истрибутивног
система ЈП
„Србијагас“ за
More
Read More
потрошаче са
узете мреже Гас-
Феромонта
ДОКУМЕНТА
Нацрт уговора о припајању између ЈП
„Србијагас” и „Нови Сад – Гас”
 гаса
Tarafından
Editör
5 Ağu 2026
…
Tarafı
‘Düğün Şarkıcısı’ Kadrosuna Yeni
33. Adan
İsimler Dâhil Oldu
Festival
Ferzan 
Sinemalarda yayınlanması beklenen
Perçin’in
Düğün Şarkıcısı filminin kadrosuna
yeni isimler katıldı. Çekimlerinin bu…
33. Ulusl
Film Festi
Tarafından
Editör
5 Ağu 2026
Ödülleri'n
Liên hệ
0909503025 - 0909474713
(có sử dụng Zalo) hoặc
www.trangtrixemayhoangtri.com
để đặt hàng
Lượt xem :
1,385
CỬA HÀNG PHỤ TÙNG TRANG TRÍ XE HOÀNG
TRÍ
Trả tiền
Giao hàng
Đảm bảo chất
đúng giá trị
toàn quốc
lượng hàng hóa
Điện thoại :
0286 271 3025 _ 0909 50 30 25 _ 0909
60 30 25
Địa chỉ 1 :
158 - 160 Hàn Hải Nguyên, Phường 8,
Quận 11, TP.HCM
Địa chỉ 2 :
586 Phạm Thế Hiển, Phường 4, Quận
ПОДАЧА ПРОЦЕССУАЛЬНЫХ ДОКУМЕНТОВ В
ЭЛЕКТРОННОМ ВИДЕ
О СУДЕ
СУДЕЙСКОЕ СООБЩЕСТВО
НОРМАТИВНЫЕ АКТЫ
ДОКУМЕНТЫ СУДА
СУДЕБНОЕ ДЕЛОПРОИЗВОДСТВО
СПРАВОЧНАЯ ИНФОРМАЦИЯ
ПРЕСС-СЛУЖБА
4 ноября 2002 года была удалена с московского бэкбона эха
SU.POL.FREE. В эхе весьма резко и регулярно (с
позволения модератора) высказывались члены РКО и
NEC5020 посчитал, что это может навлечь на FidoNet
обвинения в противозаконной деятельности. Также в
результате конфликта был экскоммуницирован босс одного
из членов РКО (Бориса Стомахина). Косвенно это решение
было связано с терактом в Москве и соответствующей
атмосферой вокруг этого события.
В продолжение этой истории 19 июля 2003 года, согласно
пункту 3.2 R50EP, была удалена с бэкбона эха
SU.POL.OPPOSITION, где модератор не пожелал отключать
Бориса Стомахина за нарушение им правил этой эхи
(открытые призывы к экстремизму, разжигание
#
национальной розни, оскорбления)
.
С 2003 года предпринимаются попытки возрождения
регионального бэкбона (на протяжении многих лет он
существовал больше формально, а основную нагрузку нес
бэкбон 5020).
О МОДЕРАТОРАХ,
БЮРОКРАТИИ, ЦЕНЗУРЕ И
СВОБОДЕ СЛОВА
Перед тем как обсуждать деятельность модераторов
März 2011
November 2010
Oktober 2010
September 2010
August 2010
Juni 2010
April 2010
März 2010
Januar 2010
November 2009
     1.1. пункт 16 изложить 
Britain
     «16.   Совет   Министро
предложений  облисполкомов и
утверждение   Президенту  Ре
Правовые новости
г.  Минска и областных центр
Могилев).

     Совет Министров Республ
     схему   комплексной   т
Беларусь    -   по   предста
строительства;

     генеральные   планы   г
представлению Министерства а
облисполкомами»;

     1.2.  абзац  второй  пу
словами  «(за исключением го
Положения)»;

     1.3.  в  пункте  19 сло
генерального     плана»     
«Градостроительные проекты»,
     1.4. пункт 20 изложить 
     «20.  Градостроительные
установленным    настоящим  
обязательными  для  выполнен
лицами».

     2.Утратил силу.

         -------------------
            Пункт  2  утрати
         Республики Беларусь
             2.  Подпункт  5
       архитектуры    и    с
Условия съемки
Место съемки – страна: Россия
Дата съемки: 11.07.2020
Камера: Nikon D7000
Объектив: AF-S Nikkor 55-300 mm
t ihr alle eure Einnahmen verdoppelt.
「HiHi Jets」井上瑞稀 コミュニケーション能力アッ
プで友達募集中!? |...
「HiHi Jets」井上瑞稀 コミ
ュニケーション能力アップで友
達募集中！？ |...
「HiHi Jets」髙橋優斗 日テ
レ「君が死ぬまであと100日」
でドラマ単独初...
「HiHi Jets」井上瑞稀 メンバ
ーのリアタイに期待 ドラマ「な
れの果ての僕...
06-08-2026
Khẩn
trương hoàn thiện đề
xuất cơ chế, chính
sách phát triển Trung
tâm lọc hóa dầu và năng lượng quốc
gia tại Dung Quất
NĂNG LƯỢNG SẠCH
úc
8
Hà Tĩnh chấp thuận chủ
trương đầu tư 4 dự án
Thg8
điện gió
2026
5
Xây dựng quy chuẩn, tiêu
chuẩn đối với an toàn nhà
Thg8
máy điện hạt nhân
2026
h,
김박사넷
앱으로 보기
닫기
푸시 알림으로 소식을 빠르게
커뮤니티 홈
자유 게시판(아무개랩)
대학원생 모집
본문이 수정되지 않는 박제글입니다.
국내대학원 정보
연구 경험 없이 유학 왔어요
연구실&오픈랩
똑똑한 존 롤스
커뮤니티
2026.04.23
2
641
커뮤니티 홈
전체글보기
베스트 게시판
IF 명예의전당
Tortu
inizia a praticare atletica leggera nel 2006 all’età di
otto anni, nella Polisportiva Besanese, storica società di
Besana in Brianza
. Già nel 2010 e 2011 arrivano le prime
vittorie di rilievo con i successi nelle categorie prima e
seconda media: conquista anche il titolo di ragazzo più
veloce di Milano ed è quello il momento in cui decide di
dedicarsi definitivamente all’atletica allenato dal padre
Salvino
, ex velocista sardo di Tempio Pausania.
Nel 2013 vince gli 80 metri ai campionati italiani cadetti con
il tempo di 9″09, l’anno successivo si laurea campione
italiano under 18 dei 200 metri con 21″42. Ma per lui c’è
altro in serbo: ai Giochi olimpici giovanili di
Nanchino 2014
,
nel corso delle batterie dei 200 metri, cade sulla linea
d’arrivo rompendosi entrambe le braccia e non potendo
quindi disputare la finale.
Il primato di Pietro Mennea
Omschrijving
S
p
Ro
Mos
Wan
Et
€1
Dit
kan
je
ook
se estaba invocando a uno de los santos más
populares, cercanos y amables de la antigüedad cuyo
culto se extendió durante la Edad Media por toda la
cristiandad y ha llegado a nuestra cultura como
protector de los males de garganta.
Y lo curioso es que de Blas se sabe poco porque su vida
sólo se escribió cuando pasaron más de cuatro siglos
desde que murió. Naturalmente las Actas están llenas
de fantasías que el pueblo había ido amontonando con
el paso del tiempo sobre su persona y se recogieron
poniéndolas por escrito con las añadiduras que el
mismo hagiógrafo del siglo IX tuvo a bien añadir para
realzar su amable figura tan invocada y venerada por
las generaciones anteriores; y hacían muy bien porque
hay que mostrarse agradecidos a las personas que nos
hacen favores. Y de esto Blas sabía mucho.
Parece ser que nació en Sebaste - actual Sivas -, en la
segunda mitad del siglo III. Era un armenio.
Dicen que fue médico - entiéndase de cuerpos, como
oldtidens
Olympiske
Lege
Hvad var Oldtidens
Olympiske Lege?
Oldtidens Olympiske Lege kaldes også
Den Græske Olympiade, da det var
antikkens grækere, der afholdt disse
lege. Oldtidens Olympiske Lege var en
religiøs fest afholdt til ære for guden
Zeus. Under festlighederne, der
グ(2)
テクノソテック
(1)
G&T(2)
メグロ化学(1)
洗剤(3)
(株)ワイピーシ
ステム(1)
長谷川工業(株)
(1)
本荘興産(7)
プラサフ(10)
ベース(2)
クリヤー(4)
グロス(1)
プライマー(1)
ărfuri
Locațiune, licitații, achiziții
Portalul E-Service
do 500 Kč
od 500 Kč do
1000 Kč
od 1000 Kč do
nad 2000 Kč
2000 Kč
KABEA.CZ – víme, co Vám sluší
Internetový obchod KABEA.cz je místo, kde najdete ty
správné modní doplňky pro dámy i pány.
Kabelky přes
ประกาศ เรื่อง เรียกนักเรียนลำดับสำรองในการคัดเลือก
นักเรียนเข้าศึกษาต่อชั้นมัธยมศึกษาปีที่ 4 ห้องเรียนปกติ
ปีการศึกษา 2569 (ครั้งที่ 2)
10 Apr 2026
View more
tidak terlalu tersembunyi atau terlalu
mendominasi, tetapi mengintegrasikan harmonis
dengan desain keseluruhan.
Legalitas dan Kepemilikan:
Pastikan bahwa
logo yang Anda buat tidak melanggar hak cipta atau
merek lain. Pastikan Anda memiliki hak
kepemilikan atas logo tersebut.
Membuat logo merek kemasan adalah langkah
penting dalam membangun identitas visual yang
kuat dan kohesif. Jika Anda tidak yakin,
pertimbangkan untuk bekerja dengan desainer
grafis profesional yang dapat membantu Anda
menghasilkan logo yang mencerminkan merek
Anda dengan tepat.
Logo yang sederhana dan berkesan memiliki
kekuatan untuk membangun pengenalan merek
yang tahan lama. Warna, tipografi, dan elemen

==================================================

EXERCISE INSTRUCTIONS :: In the listing above, find the line containing "0286 271 3025 _ 0909 50 30 25 _ 0909" and the line containing "из членов РКО", then repeat those two lines and everything between them exactly.

RESULT OF THE TASK ::
0286 271 3025 _ 0909 50 30 25 _ 0909
60 30 25
Địa chỉ 1 :
158 - 160 Hàn Hải Nguyên, Phường 8,
Quận 11, TP.HCM
Địa chỉ 2 :
586 Phạm Thế Hiển, Phường 4, Quận
ПОДАЧА ПРОЦЕССУАЛЬНЫХ ДОКУМЕНТОВ В
ЭЛЕКТРОННОМ ВИДЕ
О СУДЕ
СУДЕЙСКОЕ СООБЩЕСТВО
НОРМАТИВНЫЕ АКТЫ
ДОКУМЕНТЫ СУДА
СУДЕБНОЕ ДЕЛОПРОИЗВОДСТВО
СПРАВОЧНАЯ ИНФОРМАЦИЯ
ПРЕСС-СЛУЖБА
4 ноября 2002 года была удалена с московского бэкбона эха
SU.POL.FREE. В эхе весьма резко и регулярно (с
позволения модератора) высказывались члены РКО и
NEC5020 посчитал, что это может навлечь на FidoNet
обвинения в противозаконной деятельности. Также в
результате конфликта был экскоммуницирован босс одного
из членов РКО (Бориса Стомахина). Косвенно это решение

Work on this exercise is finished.